The Wikipedia page on gamma distributions has a handy plot of distributions for different values of the shape and scale parameters. However, Wikipedia (annoyingly) uses different notation than we do, choosing \(k\) for the shape parameter (\(\alpha\)) and \(\theta\) for the scale (\(\beta\)).
We will use a data set obtained from a paper by Aleksey V. Belikov, The number of key carcinogenic events can be predicted from cancer incidence. This data set, which is further cleaned from the source, contains the following three variables:
that were obtained from a large Centers for Disease Control survey in the United States over the years 1999-2012. The data set is displayed below.
| age | freq | prop |
|---|---|---|
| 17 | 0.001 | 0.0000002 |
| 22 | 0.001 | 0.0000002 |
| 27 | 0.001 | 0.0000002 |
| 32 | 0.100 | 0.0000233 |
| 37 | 1.000 | 0.0002325 |
| 42 | 9.600 | 0.0022325 |
| 47 | 42.200 | 0.0098135 |
| 52 | 144.100 | 0.0335100 |
| 57 | 316.500 | 0.0736012 |
| 62 | 541.800 | 0.1259941 |
| 67 | 821.200 | 0.1909677 |
| 72 | 906.000 | 0.2106877 |
| 77 | 845.900 | 0.1967116 |
| 82 | 671.800 | 0.1562252 |
(\(\star\)) One way inferring parameters from data is based on matching the mean and variance of the data to the known formulas for mean and variance of the distribution. In the case of the gamma distribution, solve for \(\alpha\) and \(\beta\) in terms of \(\mu\) and \(\sigma^2\). This is a theory-based exercise, not a programming one, but your work should be shown and interpreted in your write-up.
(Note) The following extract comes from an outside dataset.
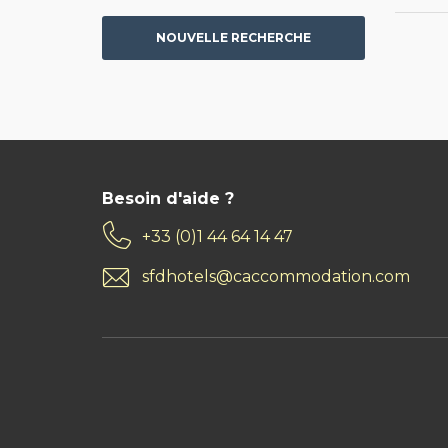
NOUVELLE RECHERCHE
Besoin d'aide ?
+33 (0)1 44 64 14 47
sfdhotels@caccommodation.com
(\(\star\)) In your write-up, use R to compute the values of \(\mu\) and \(\sigma^2\) from the data, and then use your answer from problem 3 to compute \(\alpha\) and \(\beta\). Explain how we can interpret \(\alpha\) and \(\beta\) in the context of this data (in particular, round \(\alpha\) to the nearest whole number for ease of interpretation).
(\(\star\)) In your write-up,
make a scatter plot of the age and prop variables, then add a
stat_function layer to plot the gamma distribution with your calculated
values of \(\alpha\) and \(\beta\) (Note: since the \(y\)-axis of your scatter plot is a
proportion, and the output of the gamma pdf is a density, we need to
rescale the output of the function in the stat_function layer. We can do
this by adding inside stat_function() the following argument:
aes(y = after_stat(y * binwidth)).) Describe your
observations of the plot, particularly the reasonableness of the fit of
the model, based on visual inspection.